───── Data supplied

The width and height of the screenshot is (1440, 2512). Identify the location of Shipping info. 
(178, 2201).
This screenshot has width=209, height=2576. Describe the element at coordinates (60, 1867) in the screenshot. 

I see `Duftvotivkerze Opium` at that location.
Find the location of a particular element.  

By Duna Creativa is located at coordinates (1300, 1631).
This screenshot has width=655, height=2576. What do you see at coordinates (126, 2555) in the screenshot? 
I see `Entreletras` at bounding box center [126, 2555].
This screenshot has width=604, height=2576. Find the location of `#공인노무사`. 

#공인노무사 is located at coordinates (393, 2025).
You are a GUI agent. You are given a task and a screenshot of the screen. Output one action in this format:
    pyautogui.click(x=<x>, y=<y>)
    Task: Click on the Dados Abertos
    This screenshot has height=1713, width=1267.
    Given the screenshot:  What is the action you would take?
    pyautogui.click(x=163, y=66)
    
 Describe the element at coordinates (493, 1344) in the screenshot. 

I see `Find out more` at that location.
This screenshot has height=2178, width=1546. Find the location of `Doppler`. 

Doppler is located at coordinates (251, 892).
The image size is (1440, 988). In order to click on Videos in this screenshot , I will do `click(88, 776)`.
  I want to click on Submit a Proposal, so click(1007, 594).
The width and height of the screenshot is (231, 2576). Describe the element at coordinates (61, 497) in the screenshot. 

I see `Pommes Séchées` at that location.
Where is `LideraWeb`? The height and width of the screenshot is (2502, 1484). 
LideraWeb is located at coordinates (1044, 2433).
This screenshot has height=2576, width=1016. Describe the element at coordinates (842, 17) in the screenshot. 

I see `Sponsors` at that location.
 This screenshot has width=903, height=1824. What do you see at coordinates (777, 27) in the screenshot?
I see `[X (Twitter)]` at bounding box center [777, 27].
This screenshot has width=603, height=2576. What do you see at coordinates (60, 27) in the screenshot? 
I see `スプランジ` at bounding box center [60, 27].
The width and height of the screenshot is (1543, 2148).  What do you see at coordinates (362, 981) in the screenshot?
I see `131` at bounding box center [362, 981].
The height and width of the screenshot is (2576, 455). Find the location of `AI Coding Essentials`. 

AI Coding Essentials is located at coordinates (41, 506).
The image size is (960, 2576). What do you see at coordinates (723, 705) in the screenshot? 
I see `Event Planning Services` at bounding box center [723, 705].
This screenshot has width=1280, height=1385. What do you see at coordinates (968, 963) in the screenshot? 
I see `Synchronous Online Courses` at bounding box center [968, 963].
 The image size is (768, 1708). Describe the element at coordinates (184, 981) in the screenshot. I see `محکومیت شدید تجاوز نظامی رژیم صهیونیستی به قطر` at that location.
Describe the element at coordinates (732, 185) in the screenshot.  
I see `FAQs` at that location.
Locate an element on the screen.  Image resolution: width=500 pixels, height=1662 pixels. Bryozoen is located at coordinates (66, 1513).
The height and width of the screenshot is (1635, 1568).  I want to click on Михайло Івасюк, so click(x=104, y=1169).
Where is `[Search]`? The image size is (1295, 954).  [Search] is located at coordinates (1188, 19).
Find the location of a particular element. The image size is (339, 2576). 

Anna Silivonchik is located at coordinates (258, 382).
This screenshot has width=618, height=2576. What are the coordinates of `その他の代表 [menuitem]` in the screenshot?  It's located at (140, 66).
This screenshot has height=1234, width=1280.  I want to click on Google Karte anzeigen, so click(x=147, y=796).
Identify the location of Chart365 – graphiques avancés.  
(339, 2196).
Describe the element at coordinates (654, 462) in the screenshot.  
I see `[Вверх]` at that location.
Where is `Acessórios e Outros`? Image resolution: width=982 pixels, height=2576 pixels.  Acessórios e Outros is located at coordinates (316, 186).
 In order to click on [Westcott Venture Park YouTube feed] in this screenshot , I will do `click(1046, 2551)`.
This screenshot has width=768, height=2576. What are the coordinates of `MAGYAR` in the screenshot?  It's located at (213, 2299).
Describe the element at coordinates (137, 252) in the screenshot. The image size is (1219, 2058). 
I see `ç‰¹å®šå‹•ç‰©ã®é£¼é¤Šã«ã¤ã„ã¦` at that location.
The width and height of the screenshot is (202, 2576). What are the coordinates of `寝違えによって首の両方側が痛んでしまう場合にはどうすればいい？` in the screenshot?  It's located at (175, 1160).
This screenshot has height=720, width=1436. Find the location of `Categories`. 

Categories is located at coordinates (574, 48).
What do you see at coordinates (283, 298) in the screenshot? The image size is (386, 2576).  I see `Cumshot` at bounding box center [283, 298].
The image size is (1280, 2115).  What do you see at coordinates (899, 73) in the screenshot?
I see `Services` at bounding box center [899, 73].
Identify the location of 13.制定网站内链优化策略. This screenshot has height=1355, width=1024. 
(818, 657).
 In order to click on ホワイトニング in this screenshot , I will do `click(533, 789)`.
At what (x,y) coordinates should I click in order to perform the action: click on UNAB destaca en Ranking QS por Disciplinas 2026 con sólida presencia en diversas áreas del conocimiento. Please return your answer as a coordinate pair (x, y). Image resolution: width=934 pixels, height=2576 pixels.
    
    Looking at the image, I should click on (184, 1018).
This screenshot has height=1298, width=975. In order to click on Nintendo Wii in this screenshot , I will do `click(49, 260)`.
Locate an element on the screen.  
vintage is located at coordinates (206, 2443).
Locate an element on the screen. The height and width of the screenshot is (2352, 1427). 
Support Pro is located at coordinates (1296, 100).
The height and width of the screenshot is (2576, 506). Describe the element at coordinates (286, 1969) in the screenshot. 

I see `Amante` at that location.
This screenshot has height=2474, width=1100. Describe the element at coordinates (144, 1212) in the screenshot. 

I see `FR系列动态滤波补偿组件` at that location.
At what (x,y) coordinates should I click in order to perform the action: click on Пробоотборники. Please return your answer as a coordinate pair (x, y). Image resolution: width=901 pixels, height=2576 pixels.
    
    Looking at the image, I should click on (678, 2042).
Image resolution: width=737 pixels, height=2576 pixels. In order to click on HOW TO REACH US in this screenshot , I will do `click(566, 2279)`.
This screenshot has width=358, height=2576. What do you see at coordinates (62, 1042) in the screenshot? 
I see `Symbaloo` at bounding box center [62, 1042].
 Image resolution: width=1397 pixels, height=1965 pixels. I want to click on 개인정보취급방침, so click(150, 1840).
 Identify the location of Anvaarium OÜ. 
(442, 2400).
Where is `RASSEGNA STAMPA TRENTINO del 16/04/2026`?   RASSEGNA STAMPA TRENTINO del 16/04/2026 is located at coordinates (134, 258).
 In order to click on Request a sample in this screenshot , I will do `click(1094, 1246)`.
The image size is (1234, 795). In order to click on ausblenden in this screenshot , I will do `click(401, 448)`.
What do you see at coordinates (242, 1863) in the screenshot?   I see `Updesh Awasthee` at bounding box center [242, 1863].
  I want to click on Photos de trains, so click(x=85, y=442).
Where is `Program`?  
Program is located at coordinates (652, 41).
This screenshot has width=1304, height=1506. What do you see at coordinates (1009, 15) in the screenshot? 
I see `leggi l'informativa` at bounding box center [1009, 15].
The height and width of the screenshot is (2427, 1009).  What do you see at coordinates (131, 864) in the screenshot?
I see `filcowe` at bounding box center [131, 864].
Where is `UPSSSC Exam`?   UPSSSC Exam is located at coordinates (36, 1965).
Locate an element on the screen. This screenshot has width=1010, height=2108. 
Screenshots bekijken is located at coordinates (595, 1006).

──────────

Give back every line of the material, exactly as written.

The width and height of the screenshot is (1440, 2512). Identify the location of Shipping info. 
(178, 2201).
This screenshot has width=209, height=2576. Describe the element at coordinates (60, 1867) in the screenshot. 

I see `Duftvotivkerze Opium` at that location.
Find the location of a particular element.  

By Duna Creativa is located at coordinates (1300, 1631).
This screenshot has width=655, height=2576. What do you see at coordinates (126, 2555) in the screenshot? 
I see `Entreletras` at bounding box center [126, 2555].
This screenshot has width=604, height=2576. Find the location of `#공인노무사`. 

#공인노무사 is located at coordinates (393, 2025).
You are a GUI agent. You are given a task and a screenshot of the screen. Output one action in this format:
    pyautogui.click(x=<x>, y=<y>)
    Task: Click on the Dados Abertos
    This screenshot has height=1713, width=1267.
    Given the screenshot:  What is the action you would take?
    pyautogui.click(x=163, y=66)
    
 Describe the element at coordinates (493, 1344) in the screenshot. 

I see `Find out more` at that location.
This screenshot has height=2178, width=1546. Find the location of `Doppler`. 

Doppler is located at coordinates (251, 892).
The image size is (1440, 988). In order to click on Videos in this screenshot , I will do `click(88, 776)`.
  I want to click on Submit a Proposal, so click(1007, 594).
The width and height of the screenshot is (231, 2576). Describe the element at coordinates (61, 497) in the screenshot. 

I see `Pommes Séchées` at that location.
Where is `LideraWeb`? The height and width of the screenshot is (2502, 1484). 
LideraWeb is located at coordinates (1044, 2433).
This screenshot has height=2576, width=1016. Describe the element at coordinates (842, 17) in the screenshot. 

I see `Sponsors` at that location.
 This screenshot has width=903, height=1824. What do you see at coordinates (777, 27) in the screenshot?
I see `[X (Twitter)]` at bounding box center [777, 27].
This screenshot has width=603, height=2576. What do you see at coordinates (60, 27) in the screenshot? 
I see `スプランジ` at bounding box center [60, 27].
The width and height of the screenshot is (1543, 2148).  What do you see at coordinates (362, 981) in the screenshot?
I see `131` at bounding box center [362, 981].
The height and width of the screenshot is (2576, 455). Find the location of `AI Coding Essentials`. 

AI Coding Essentials is located at coordinates (41, 506).
The image size is (960, 2576). What do you see at coordinates (723, 705) in the screenshot? 
I see `Event Planning Services` at bounding box center [723, 705].
This screenshot has width=1280, height=1385. What do you see at coordinates (968, 963) in the screenshot? 
I see `Synchronous Online Courses` at bounding box center [968, 963].
 The image size is (768, 1708). Describe the element at coordinates (184, 981) in the screenshot. I see `محکومیت شدید تجاوز نظامی رژیم صهیونیستی به قطر` at that location.
Describe the element at coordinates (732, 185) in the screenshot.  
I see `FAQs` at that location.
Locate an element on the screen.  Image resolution: width=500 pixels, height=1662 pixels. Bryozoen is located at coordinates (66, 1513).
The height and width of the screenshot is (1635, 1568).  I want to click on Михайло Івасюк, so click(x=104, y=1169).
Where is `[Search]`? The image size is (1295, 954).  [Search] is located at coordinates (1188, 19).
Find the location of a particular element. The image size is (339, 2576). 

Anna Silivonchik is located at coordinates (258, 382).
This screenshot has width=618, height=2576. What are the coordinates of `その他の代表 [menuitem]` in the screenshot?  It's located at (140, 66).
This screenshot has height=1234, width=1280.  I want to click on Google Karte anzeigen, so click(x=147, y=796).
Identify the location of Chart365 – graphiques avancés.  
(339, 2196).
Describe the element at coordinates (654, 462) in the screenshot.  
I see `[Вверх]` at that location.
Where is `Acessórios e Outros`? Image resolution: width=982 pixels, height=2576 pixels.  Acessórios e Outros is located at coordinates (316, 186).
 In order to click on [Westcott Venture Park YouTube feed] in this screenshot , I will do `click(1046, 2551)`.
This screenshot has width=768, height=2576. What are the coordinates of `MAGYAR` in the screenshot?  It's located at (213, 2299).
Describe the element at coordinates (137, 252) in the screenshot. The image size is (1219, 2058). 
I see `ç‰¹å®šå‹•ç‰©ã®é£¼é¤Šã«ã¤ã„ã¦` at that location.
The width and height of the screenshot is (202, 2576). What are the coordinates of `寝違えによって首の両方側が痛んでしまう場合にはどうすればいい？` in the screenshot?  It's located at (175, 1160).
This screenshot has height=720, width=1436. Find the location of `Categories`. 

Categories is located at coordinates (574, 48).
What do you see at coordinates (283, 298) in the screenshot? The image size is (386, 2576).  I see `Cumshot` at bounding box center [283, 298].
The image size is (1280, 2115).  What do you see at coordinates (899, 73) in the screenshot?
I see `Services` at bounding box center [899, 73].
Identify the location of 13.制定网站内链优化策略. This screenshot has height=1355, width=1024. 
(818, 657).
 In order to click on ホワイトニング in this screenshot , I will do `click(533, 789)`.
At what (x,y) coordinates should I click in order to perform the action: click on UNAB destaca en Ranking QS por Disciplinas 2026 con sólida presencia en diversas áreas del conocimiento. Please return your answer as a coordinate pair (x, y). Image resolution: width=934 pixels, height=2576 pixels.
    
    Looking at the image, I should click on (184, 1018).
This screenshot has height=1298, width=975. In order to click on Nintendo Wii in this screenshot , I will do `click(49, 260)`.
Locate an element on the screen.  
vintage is located at coordinates (206, 2443).
Locate an element on the screen. The height and width of the screenshot is (2352, 1427). 
Support Pro is located at coordinates (1296, 100).
The height and width of the screenshot is (2576, 506). Describe the element at coordinates (286, 1969) in the screenshot. 

I see `Amante` at that location.
This screenshot has height=2474, width=1100. Describe the element at coordinates (144, 1212) in the screenshot. 

I see `FR系列动态滤波补偿组件` at that location.
At what (x,y) coordinates should I click in order to perform the action: click on Пробоотборники. Please return your answer as a coordinate pair (x, y). Image resolution: width=901 pixels, height=2576 pixels.
    
    Looking at the image, I should click on (678, 2042).
Image resolution: width=737 pixels, height=2576 pixels. In order to click on HOW TO REACH US in this screenshot , I will do `click(566, 2279)`.
This screenshot has width=358, height=2576. What do you see at coordinates (62, 1042) in the screenshot? 
I see `Symbaloo` at bounding box center [62, 1042].
 Image resolution: width=1397 pixels, height=1965 pixels. I want to click on 개인정보취급방침, so click(150, 1840).
 Identify the location of Anvaarium OÜ. 
(442, 2400).
Where is `RASSEGNA STAMPA TRENTINO del 16/04/2026`?   RASSEGNA STAMPA TRENTINO del 16/04/2026 is located at coordinates (134, 258).
 In order to click on Request a sample in this screenshot , I will do `click(1094, 1246)`.
The image size is (1234, 795). In order to click on ausblenden in this screenshot , I will do `click(401, 448)`.
What do you see at coordinates (242, 1863) in the screenshot?   I see `Updesh Awasthee` at bounding box center [242, 1863].
  I want to click on Photos de trains, so click(x=85, y=442).
Where is `Program`?  
Program is located at coordinates (652, 41).
This screenshot has width=1304, height=1506. What do you see at coordinates (1009, 15) in the screenshot? 
I see `leggi l'informativa` at bounding box center [1009, 15].
The height and width of the screenshot is (2427, 1009).  What do you see at coordinates (131, 864) in the screenshot?
I see `filcowe` at bounding box center [131, 864].
Where is `UPSSSC Exam`?   UPSSSC Exam is located at coordinates (36, 1965).
Locate an element on the screen. This screenshot has width=1010, height=2108. 
Screenshots bekijken is located at coordinates (595, 1006).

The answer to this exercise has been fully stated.